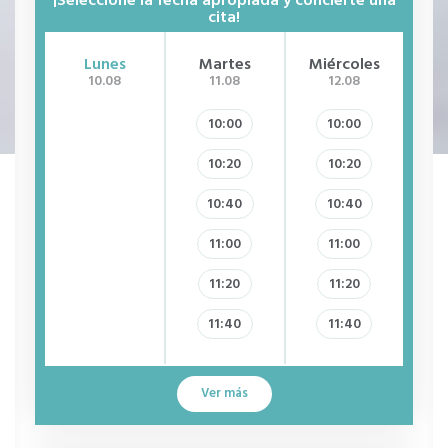
¡Seleccione la fecha apropiada y concierte una
cita!
Lunes
Martes
Miércoles
J
10.08
11.08
12.08
10:00
10:00
10:20
10:20
10:40
10:40
11:00
11:00
11:20
11:20
11:40
11:40
Ver más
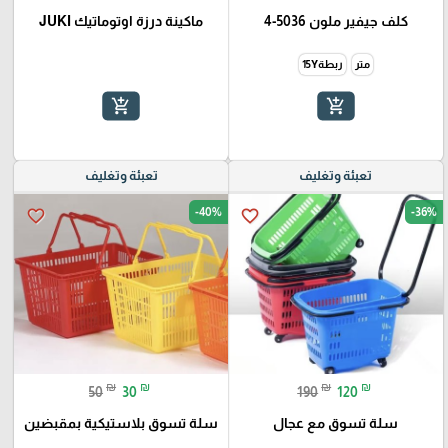
كلف جيفير ملون 5036-4
ماكينة درزة اوتوماتيك JUKI
متر
ربطة15Y
add_shopping_cart
add_shopping_cart
تعبئة وتغليف
تعبئة وتغليف
-40%
-36%
favorite_border
favorite_border
₪
₪
₪
₪
50
30
190
120
سلة تسوق مع عجال
سلة تسوق بلاستيكية بمقبضين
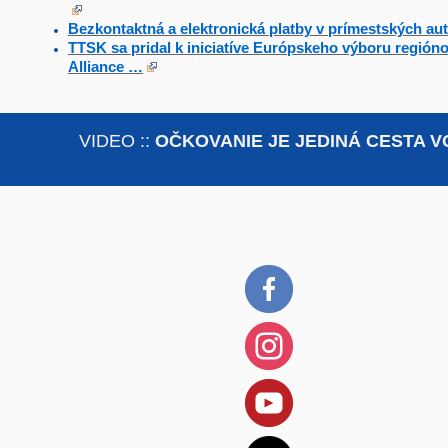
Bezkontaktná a elektronická platby v prímestských a
TTSK sa pridal k iniciatíve Európskeho výboru región
Alliance …
VIDEO ::
OČKOVANIE JE JEDINÁ CESTA V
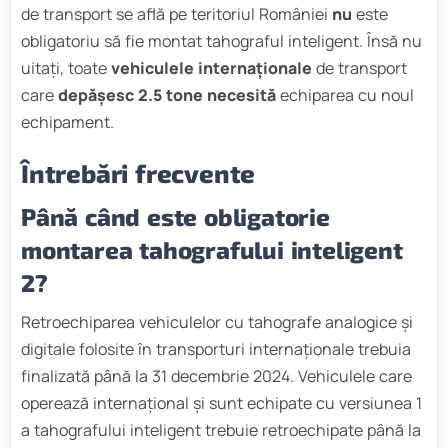
de transport se află pe teritoriul României
nu
este
obligatoriu să fie montat tahograful inteligent. Însă nu
uitați, toate
vehiculele internaționale
de transport
care
depășesc 2.5 tone necesită
echiparea cu noul
echipament.
Întrebări frecvente
Până când este obligatorie
montarea tahografului inteligent
2?
Retroechiparea vehiculelor cu tahografe analogice și
digitale folosite în transporturi internaționale trebuia
finalizată până la 31 decembrie 2024. Vehiculele care
operează internațional și sunt echipate cu versiunea 1
a tahografului inteligent trebuie retroechipate până la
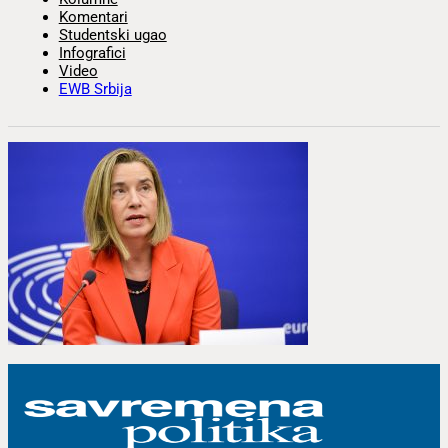
Komentari
Studentski ugao
Infografici
Video
EWB Srbija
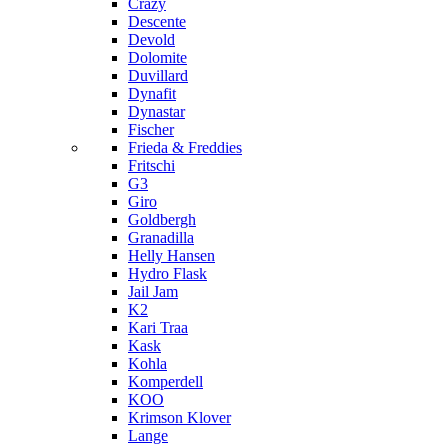
Crazy
Descente
Devold
Dolomite
Duvillard
Dynafit
Dynastar
Fischer
Frieda & Freddies
Fritschi
G3
Giro
Goldbergh
Granadilla
Helly Hansen
Hydro Flask
Jail Jam
K2
Kari Traa
Kask
Kohla
Komperdell
KOO
Krimson Klover
Lange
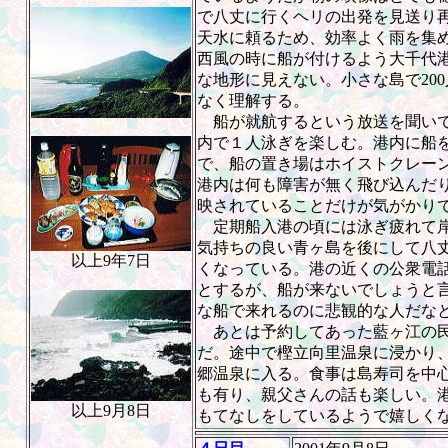
で八丈に行くヘリの出発を見送り
天水に頼るため、効率よく雨を集
西風の時に船が付けるよう大千代
な地形に見えない。小さな島で20
なく理解する。
船が就航するという放送を聞いて
内で１人泳ぎを楽しむ。港内に船
で、船の置き場はホイストクレー
港内は何も障害が無く飛び込んだ
映されていることだけが気がかり
定期船入港の頃には泳ぎ疲れて岸
気持ちの良い青ヶ島を後にして八
以上9年7日
くなっている。港の近くの公衆電
とするが、船が来ないでしょうと
な船で来れるのに悲観的な人だな
あとは予約してあった藍ヶ江の民
だ。途中で樫立向里温泉に浸かり
郷温泉に入る。食事は島寿司を中
も有り、親父さんの話も楽しい。
以上9月8日
もてなしをしているようで嬉しく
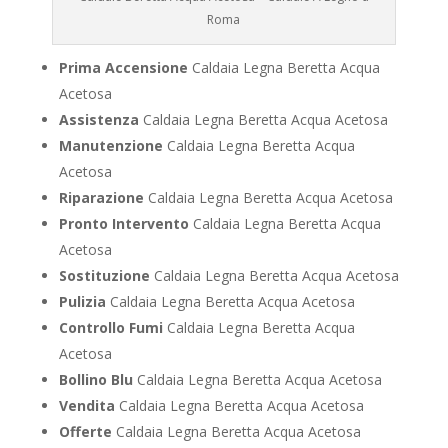
Roma
Prima Accensione
Caldaia Legna Beretta Acqua
Acetosa
Assistenza
Caldaia Legna Beretta Acqua Acetosa
Manutenzione
Caldaia Legna Beretta Acqua
Acetosa
Riparazione
Caldaia Legna Beretta Acqua Acetosa
Pronto Intervento
Caldaia Legna Beretta Acqua
Acetosa
Sostituzione
Caldaia Legna Beretta Acqua Acetosa
Pulizia
Caldaia Legna Beretta Acqua Acetosa
Controllo Fumi
Caldaia Legna Beretta Acqua
Acetosa
Bollino Blu
Caldaia Legna Beretta Acqua Acetosa
Vendita
Caldaia Legna Beretta Acqua Acetosa
Offerte
Caldaia Legna Beretta Acqua Acetosa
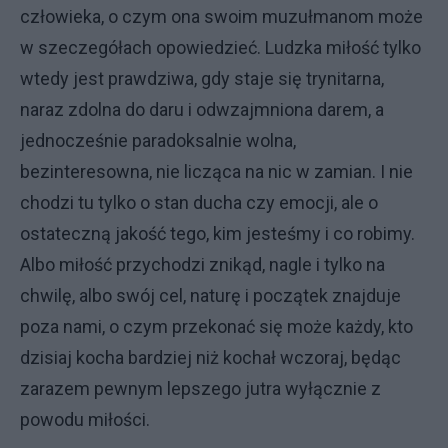
człowieka, o czym ona swoim muzułmanom może
w szeczegółach opowiedzieć. Ludzka miłość tylko
wtedy jest prawdziwa, gdy staje się trynitarna,
naraz zdolna do daru i odwzajmniona darem, a
jednocześnie paradoksalnie wolna,
bezinteresowna, nie licząca na nic w zamian. I nie
chodzi tu tylko o stan ducha czy emocji, ale o
ostateczną jakość tego, kim jesteśmy i co robimy.
Albo miłość przychodzi znikąd, nagle i tylko na
chwilę, albo swój cel, naturę i początek znajduje
poza nami, o czym przekonać się może każdy, kto
dzisiaj kocha bardziej niż kochał wczoraj, będąc
zarazem pewnym lepszego jutra wyłącznie z
powodu miłości.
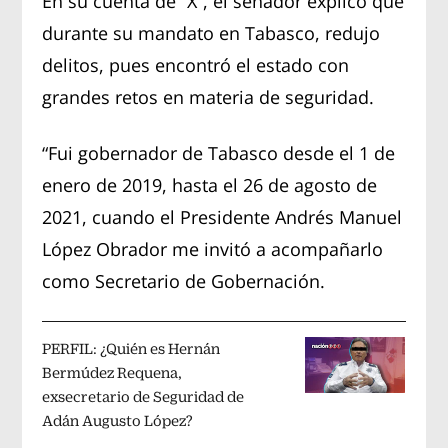
En su cuenta de “X”, el senador explicó que
durante su mandato en Tabasco, redujo
delitos, pues encontró el estado con
grandes retos en materia de seguridad.
“Fui gobernador de Tabasco desde el 1 de
enero de 2019, hasta el 26 de agosto de
2021, cuando el Presidente Andrés Manuel
López Obrador me invitó a acompañarlo
como Secretario de Gobernación.
PERFIL: ¿Quién es Hernán
Bermúdez Requena,
exsecretario de Seguridad de
Adán Augusto López?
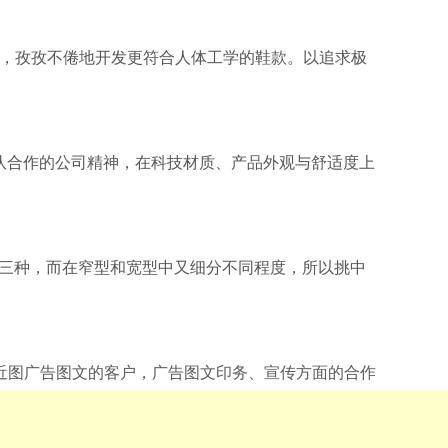
的科技，孜孜不倦地开发更符合人体工学的鞋款。以追求极
、团队合作的公司精神，在科技材质、产品外观与舒适度上
宽型三种，而在窄型和宽型中又细分不同程度，所以挑中
近图广告图文的客户，广告图文印务、宣传方面的合作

=-=-=-=-=

**TASK INSTRUCTIONS:** Look through the entries above and find each line where the word "miłość" occurs; copy those lines.

**OUTPUT FOR THIS TASK:**
w szeczegółach opowiedzieć. Ludzka miłość tylko
Albo miłość przychodzi znikąd, nagle i tylko na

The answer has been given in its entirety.